Excerpts from a dataset
+---+

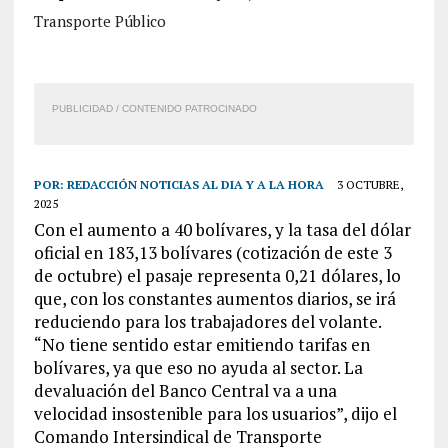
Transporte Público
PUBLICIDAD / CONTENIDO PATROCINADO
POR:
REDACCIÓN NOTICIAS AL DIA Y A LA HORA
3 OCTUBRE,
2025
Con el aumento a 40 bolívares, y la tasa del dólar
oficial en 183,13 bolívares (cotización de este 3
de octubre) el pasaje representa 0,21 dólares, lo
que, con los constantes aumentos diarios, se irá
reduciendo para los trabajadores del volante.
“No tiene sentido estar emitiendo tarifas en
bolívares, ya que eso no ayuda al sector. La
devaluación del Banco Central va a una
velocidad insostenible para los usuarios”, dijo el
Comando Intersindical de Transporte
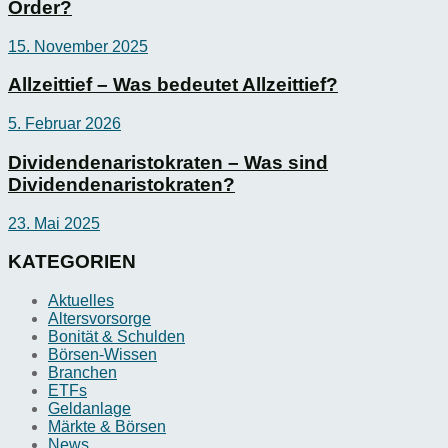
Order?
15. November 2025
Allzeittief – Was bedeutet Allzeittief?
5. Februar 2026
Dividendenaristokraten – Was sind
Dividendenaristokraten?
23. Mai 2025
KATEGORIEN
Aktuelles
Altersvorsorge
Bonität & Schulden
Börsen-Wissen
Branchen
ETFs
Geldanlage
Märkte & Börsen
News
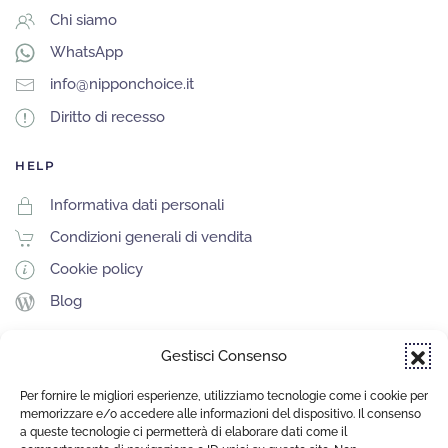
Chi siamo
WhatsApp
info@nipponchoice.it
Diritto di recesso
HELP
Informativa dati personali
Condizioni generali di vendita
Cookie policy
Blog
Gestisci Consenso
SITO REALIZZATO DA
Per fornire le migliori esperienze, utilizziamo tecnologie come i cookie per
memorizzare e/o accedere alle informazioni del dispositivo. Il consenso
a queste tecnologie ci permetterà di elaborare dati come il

+---+

What the task asks = Once the pictures are set aside, output all of the data above verbatim.

Solution for this problem =
Transporte Público
PUBLICIDAD / CONTENIDO PATROCINADO
POR:
REDACCIÓN NOTICIAS AL DIA Y A LA HORA
3 OCTUBRE,
2025
Con el aumento a 40 bolívares, y la tasa del dólar
oficial en 183,13 bolívares (cotización de este 3
de octubre) el pasaje representa 0,21 dólares, lo
que, con los constantes aumentos diarios, se irá
reduciendo para los trabajadores del volante.
“No tiene sentido estar emitiendo tarifas en
bolívares, ya que eso no ayuda al sector. La
devaluación del Banco Central va a una
velocidad insostenible para los usuarios”, dijo el
Comando Intersindical de Transporte
Order?
15. November 2025
Allzeittief – Was bedeutet Allzeittief?
5. Februar 2026
Dividendenaristokraten – Was sind
Dividendenaristokraten?
23. Mai 2025
KATEGORIEN
Aktuelles
Altersvorsorge
Bonität & Schulden
Börsen-Wissen
Branchen
ETFs
Geldanlage
Märkte & Börsen
News
Chi siamo
WhatsApp
info@nipponchoice.it
Diritto di recesso
HELP
Informativa dati personali
Condizioni generali di vendita
Cookie policy
Blog
Gestisci Consenso
SITO REALIZZATO DA
Per fornire le migliori esperienze, utilizziamo tecnologie come i cookie per
memorizzare e/o accedere alle informazioni del dispositivo. Il consenso
a queste tecnologie ci permetterà di elaborare dati come il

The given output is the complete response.